# [YOUR TASK]
Please give the whole listing again word for word, and drop any pictures it holds.

# [DATA SECTION]
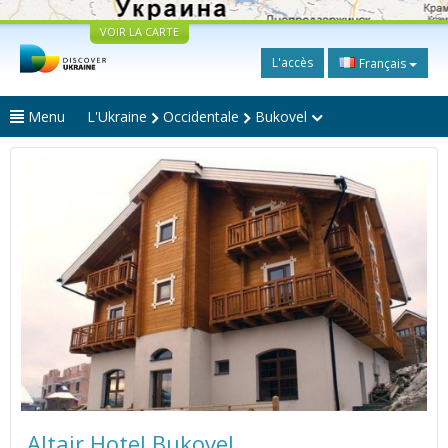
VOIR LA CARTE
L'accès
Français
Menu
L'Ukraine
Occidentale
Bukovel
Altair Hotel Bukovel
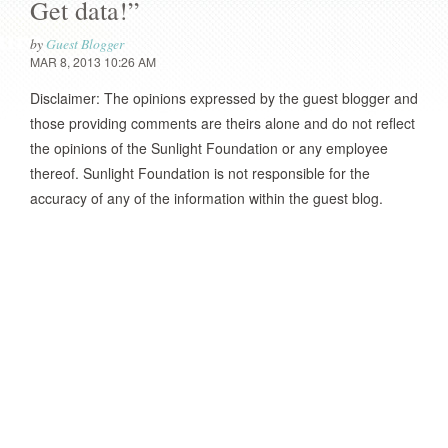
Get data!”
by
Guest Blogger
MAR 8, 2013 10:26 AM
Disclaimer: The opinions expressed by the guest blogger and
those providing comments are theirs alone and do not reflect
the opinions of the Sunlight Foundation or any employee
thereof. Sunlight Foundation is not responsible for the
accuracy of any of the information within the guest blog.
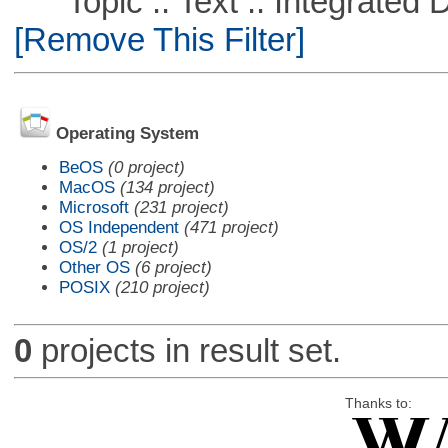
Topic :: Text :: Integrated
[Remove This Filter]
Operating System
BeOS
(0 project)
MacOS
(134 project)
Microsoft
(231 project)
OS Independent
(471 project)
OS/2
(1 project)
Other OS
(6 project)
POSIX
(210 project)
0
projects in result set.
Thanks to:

# [RESPONSE TO THE TASK]
VOIR LA CARTE
L'accès
Français
Menu
L'Ukraine
Occidentale
Bukovel
Altair Hotel Bukovel
Get data!”
by
Guest Blogger
MAR 8, 2013 10:26 AM
Disclaimer: The opinions expressed by the guest blogger and
those providing comments are theirs alone and do not reflect
the opinions of the Sunlight Foundation or any employee
thereof. Sunlight Foundation is not responsible for the
accuracy of any of the information within the guest blog.
Topic :: Text :: Integrated
[Remove This Filter]
Operating System
BeOS
(0 project)
MacOS
(134 project)
Microsoft
(231 project)
OS Independent
(471 project)
OS/2
(1 project)
Other OS
(6 project)
POSIX
(210 project)
0
projects in result set.
Thanks to:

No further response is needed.